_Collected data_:

________________________

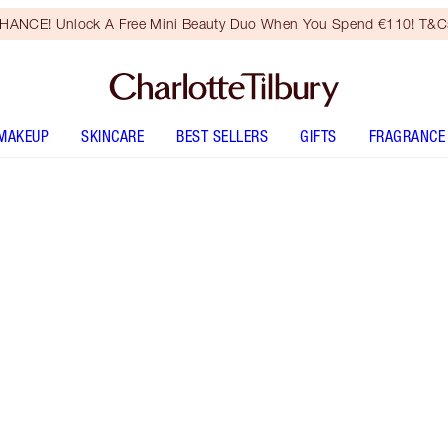
HANCE! Unlock A Free Mini Beauty Duo When You Spend €110! T&Cs
MAKEUP
SKINCARE
BEST SELLERS
GIFTS
FRAGRANCE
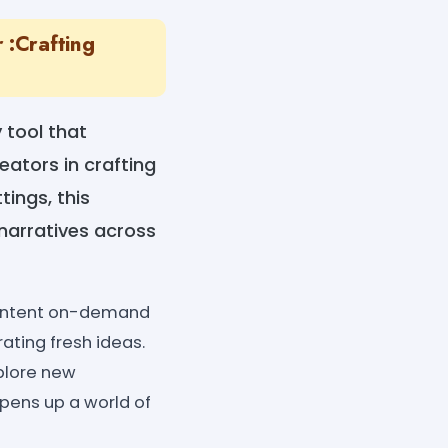
 :Crafting
 tool that
reators in crafting
ings, this
narratives across
 content on-demand
ating fresh ideas.
xplore new
pens up a world of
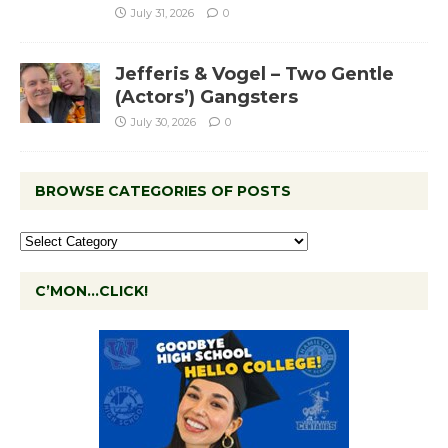
July 31, 2026
0
Jefferis & Vogel – Two Gentle
(Actors’) Gangsters
July 30, 2026
0
BROWSE CATEGORIES OF POSTS
C’MON…CLICK!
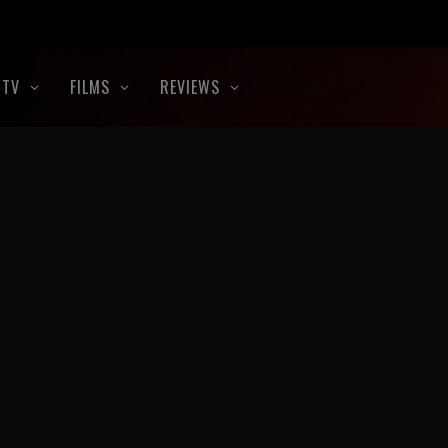
TV
FILMS
REVIEWS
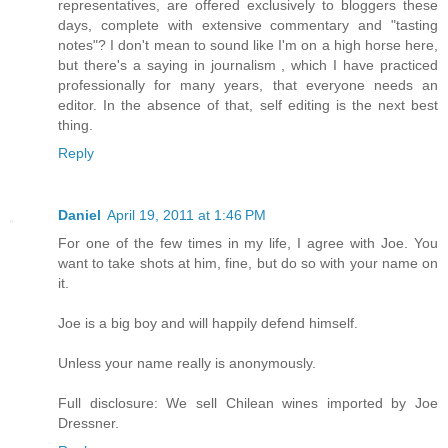
representatives, are offered exclusively to bloggers these
days, complete with extensive commentary and "tasting
notes"? I don't mean to sound like I'm on a high horse here,
but there's a saying in journalism , which I have practiced
professionally for many years, that everyone needs an
editor. In the absence of that, self editing is the next best
thing.
Reply
Daniel
April 19, 2011 at 1:46 PM
For one of the few times in my life, I agree with Joe. You
want to take shots at him, fine, but do so with your name on
it.
Joe is a big boy and will happily defend himself.
Unless your name really is anonymously.
Full disclosure: We sell Chilean wines imported by Joe
Dressner.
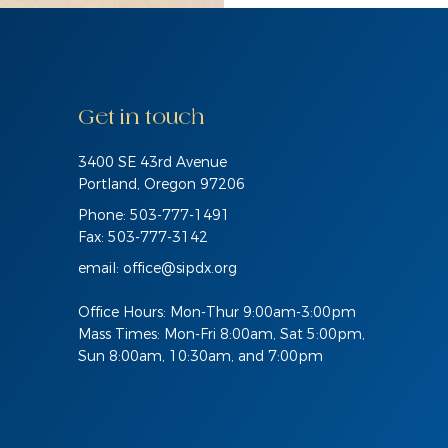
Get in touch
3400 SE 43rd Avenue
Portland, Oregon 97206
Phone: 503-777-1491
Fax: 503-777-3142
email:
office@sipdx.org
Office Hours: Mon-Thur 9:00am-3:00pm
Mass Times: Mon-Fri 8:00am, Sat 5:00pm,
Sun 8:00am, 10:30am, and 7:00pm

________________________

Filter the records above for the string "your" and copy each matching line.

_THE COMPLETED TASK_:
want to take shots at him, fine, but do so with your name on
Unless your name really is anonymously.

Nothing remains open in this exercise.